Prescribers should measure blood pressure before a patient's first bremelanotide dose and at the 12-hour post-dose check, particularly when bupropion is in the regimen. If SBP exceeds 165 mmHg or DBP exceeds 105 mmHg at baseline, bremelanotide should not be administered that day per FDA label guidance.

Nausea: Additive and Often Underestimated

Nausea is the most common adverse effect of bremelanotide. In RECONNECT, 40.4% of bremelanotide users reported nausea versus 8.0% in the placebo group [2]. Most nausea episodes were mild to moderate and resolved within one hour. However, bupropion also carries a nausea incidence of approximately 13% at 300 mg/day per label data.

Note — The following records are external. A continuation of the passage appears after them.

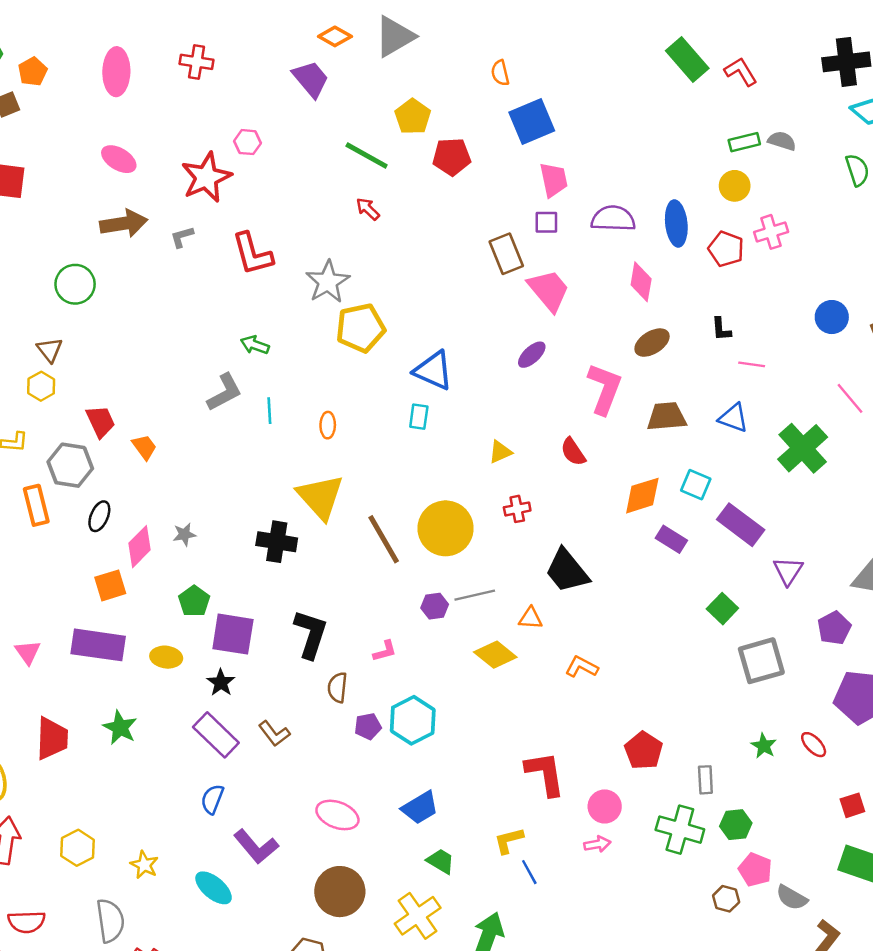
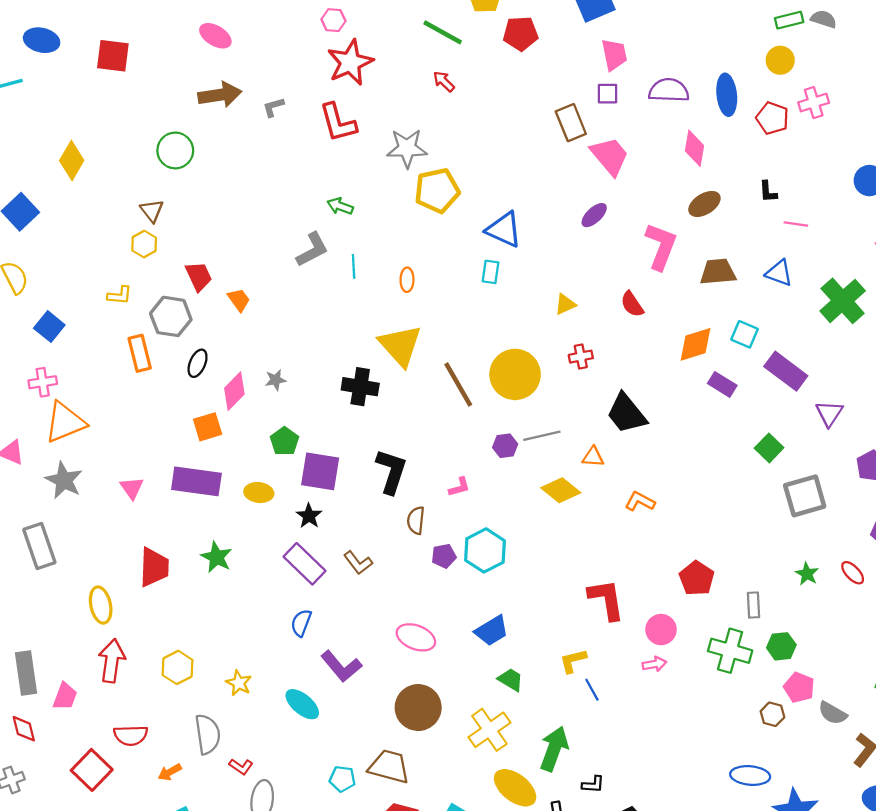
red star: (206, 177) -> (350, 62), moved
gray star: (328, 282) -> (407, 148), turned 30

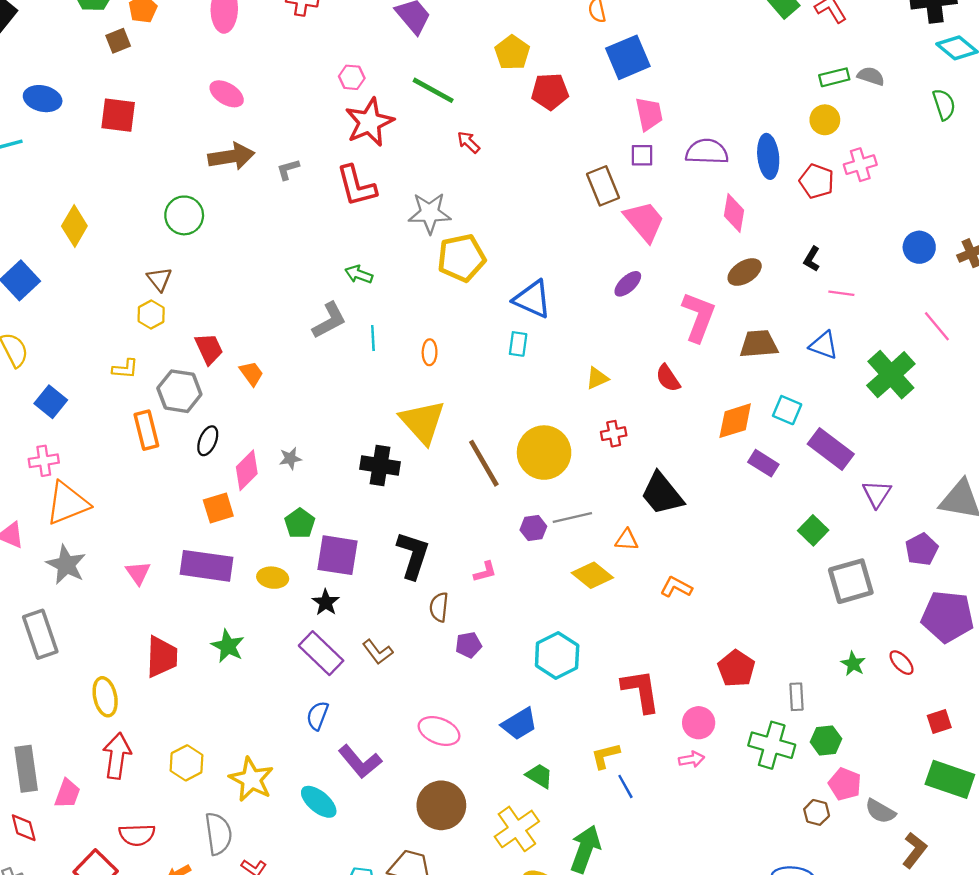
green line: (443, 32) -> (433, 90), moved
black L-shape: (768, 192) -> (812, 259), turned 35
cyan hexagon: (485, 550) -> (557, 655), moved
yellow star: (239, 683) -> (251, 779), size x1.6

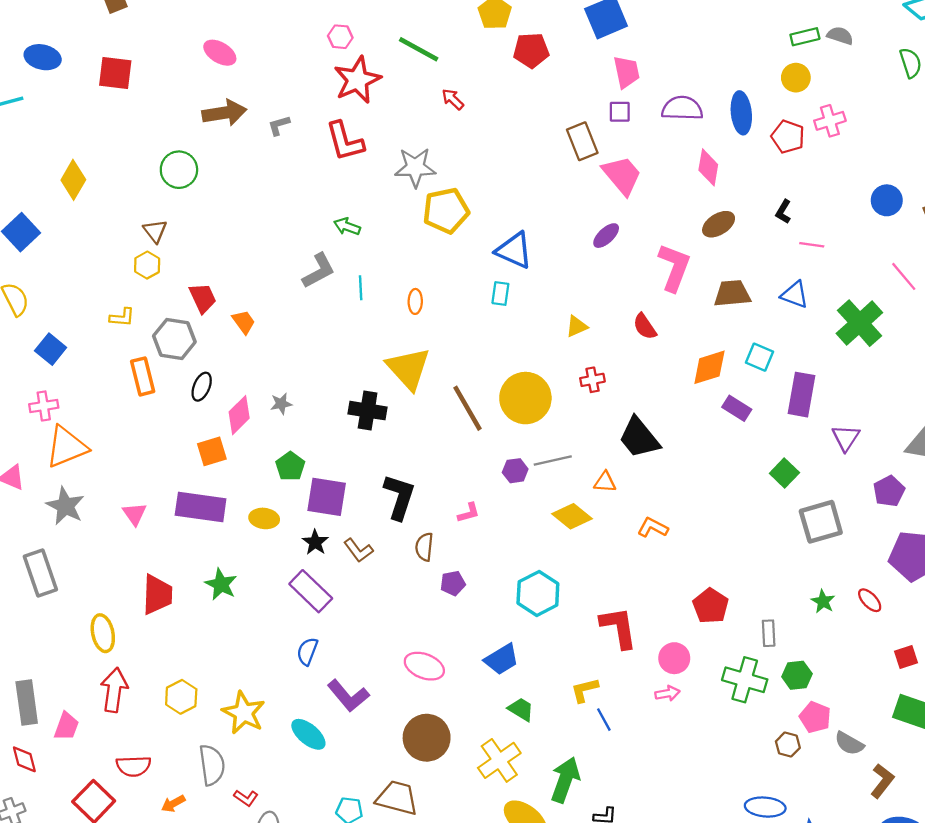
purple rectangle: (831, 449) -> (802, 395), turned 63
brown L-shape: (378, 652) -> (358, 550), moved

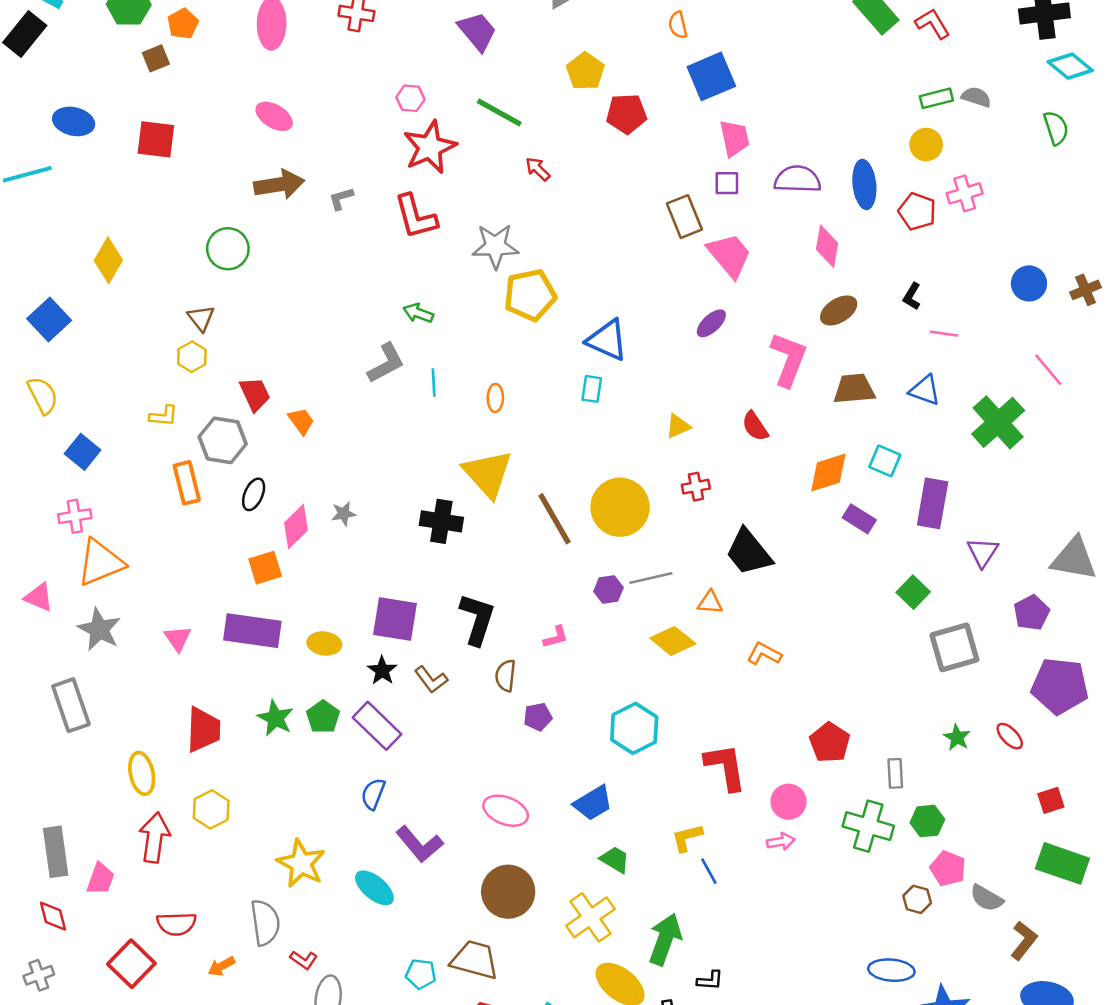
green pentagon: (290, 466) -> (323, 717), moved
yellow hexagon: (181, 697) -> (211, 809), moved

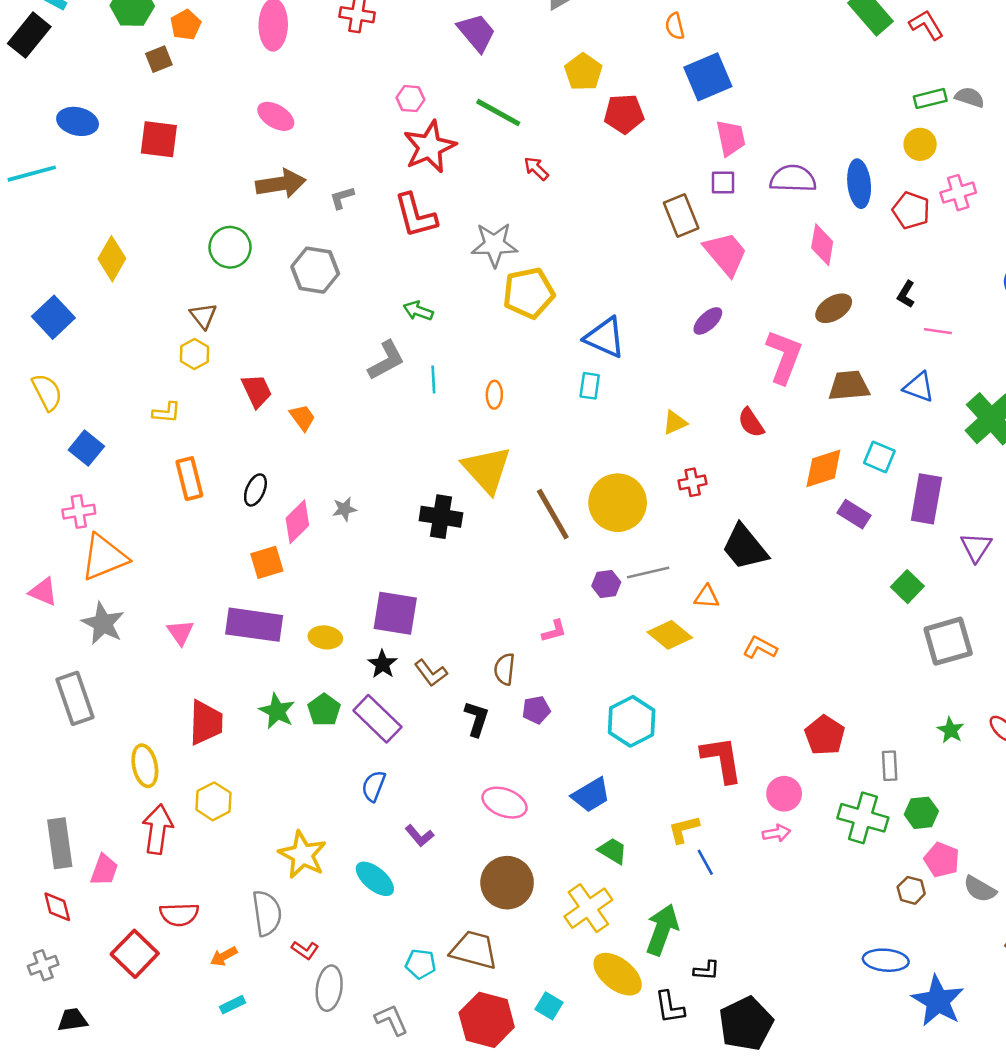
gray hexagon: (223, 440) -> (315, 270), moved
black L-shape: (477, 619) -> (477, 719), moved, size x0.7
purple L-shape: (419, 844) -> (419, 836), size x0.6

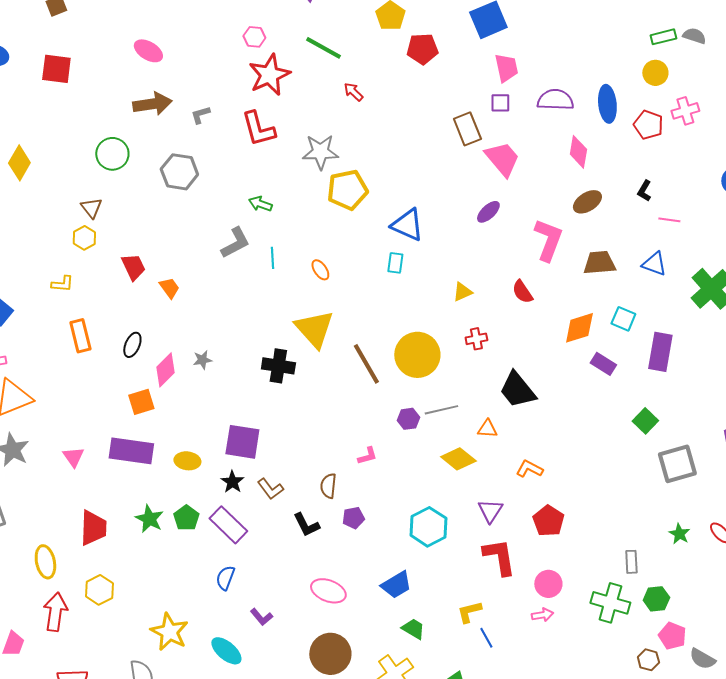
orange ellipse: (494, 395) -> (320, 270), turned -35
purple triangle: (976, 547) -> (490, 511), moved
black L-shape: (477, 719) -> (306, 525), turned 136
red pentagon: (825, 735) -> (548, 521), moved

Patients taking both drugs simultaneously face a real additive nausea burden. Vomiting triggered by severe nausea could theoretically reduce bupropion absorption if the tablet has not yet fully dissolved, compounding the gastric emptying effect described above. Clinical practice guidance from the American Society for Reproductive Medicine's guideline on HSDD pharmacotherapy notes that patient-reported nausea is among the primary reasons for bremelanotide discontinuation [4]. Adding bupropion to the picture makes patient counseling about nausea management particularly important.

Practical steps: patients may take a non-sedating antiemetic such as ondansetron 4 mg orally 30 minutes before bremelanotide injection if nausea has been problematic in prior cycles, provided the ondansetron-bremelanotide pharmacokinetic interaction is also considered (ondansetron undergoes CYP3A4 and CYP1A2 metabolism, not CYP2D6, so it is not expected to compound the bupropion CYP2D6 inhibition).

CNS Overlap: Dopamine Pathways and Seizure Risk

Shared Dopaminergic Activity

MC4R activation by bremelanotide increases hypothalamic oxytocin release and modulates mesolimbic dopamine tone. Bupropion raises synaptic dopamine directly via reuptake inhibition. Whether this shared dopaminergic activity produces additive benefit (enhanced desire) or additive risk (agitation, anxiety, increased heart rate) likely depends on individual neurochemistry and baseline dopamine receptor sensitivity. No randomized trial has evaluated this combination. Anecdotal reports in sexual medicine forums and clinician case series suggest some patients experience heightened anxiety or palpitations when the two drugs are taken within a few hours of each other.

Seizure Threshold Considerations

Bremelanotide itself has not been associated with seizures in clinical trials. However, any drug that causes nausea severe enough to trigger vomiting could reduce bupropion absorption unpredictably, leading to inconsistent bupropion plasma levels. In a patient near the bupropion therapeutic window for seizure risk, abrupt drops in plasma concentration (due to vomiting or impaired absorption) followed by dose re-administration could theoretically produce peak-to-trough volatility. This is speculative, but worth flagging in patients already on bupropion doses at or above 300 mg/day.

The FDA's Guidance for Industry on drug interaction studies (fda.gov) classifies bupropion as a strong CYP2D6 inhibitor, and recommends that prescribers of any CYP2D6-substrate drug review the bupropion label's interaction table before co-prescribing.

Off-Label Context: Why This Combination Arises in Clinical Practice

Both drugs appear frequently in the sexual dysfunction space, though through different regulatory pathways.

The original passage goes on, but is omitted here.